We could easily spend another 2-3 weeks walking in the Bariloche area (eg return and finish the traverse above, hike to Pampa Linda via Laguna Negra, return to El Bolson, do some of the lower level but very beautiful hikes to Lago Mascardi amongst a few that just pop to mind). Its absolutely fantastic here for hiking and in a way we wish we were here earlier when we had more enthusiasm and walking beans left. This would be a great 3 week trip from Europe, easy to get to, good food and well organised and many options even if the weather was poor. March and April is prolly the best time as hardly any people, stable weather, autumn colours and no horseflies or mossies.

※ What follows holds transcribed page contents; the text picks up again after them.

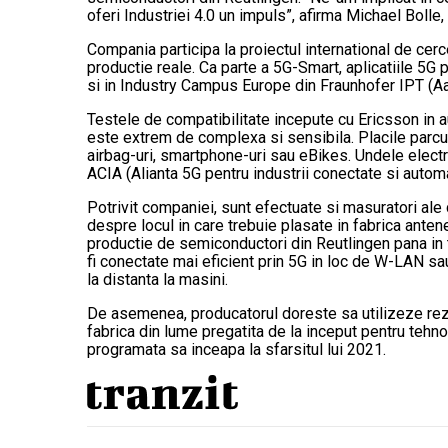
oferi Industriei 4.0 un impuls”, afirma Michael Bolle,
Compania participa la proiectul international de cer
productie reale. Ca parte a 5G-Smart, aplicatiile 5G
si in Industry Campus Europe din Fraunhofer IPT (A
Testele de compatibilitate incepute cu Ericsson in a
este extrem de complexa si sensibila. Placile parcu
airbag-uri, smartphone-uri sau eBikes. Undele elect
ACIA (Alianta 5G pentru industrii conectate si automa
Potrivit companiei, sunt efectuate si masuratori ale
despre locul in care trebuie plasate in fabrica anten
productie de semiconductori din Reutlingen pana in t
fi conectate mai eficient prin 5G in loc de W-LAN sa
la distanta la masini.
De asemenea, producatorul doreste sa utilizeze rezu
fabrica din lume pregatita de la inceput pentru tehn
programata sa inceapa la sfarsitul lui 2021.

We´re now 99% sure that this is the last overnight hike of our travels this time around. We´re pretty jaded of packing, shopping and getting organised for hikes. Altho we are now really fast at this its just becoming a tedious pain in the ass and we don`t have enough enthusiasm for it. Once we´re out on the hike its all good but the burden of getting there is now outweighing the buzz of the hikes. Dunk´s boots have also more or less died despite the miracle patching by the guy in Puerto Natales. The holes at the toes of his boots are nearly bigger then the one to put his foot in so we would need to splash out and buy him new boots (and since its mostly Asolo here then this is not an option) so bit late in the travels for such an expense. Our knees and backs are also suffering a little and need to be rested (when the stairs in the backpackers hurts then thats not a good sign) plus another little bonus from wearing hiking boots lots is cracks in my feet that you could fall into. Looks like we might head north to Mendoza and Salta before heading back to Buenos Aires.
Will be sad to leave Patagonia as we have had the best 3 months here but time for a change of scenery and travel style!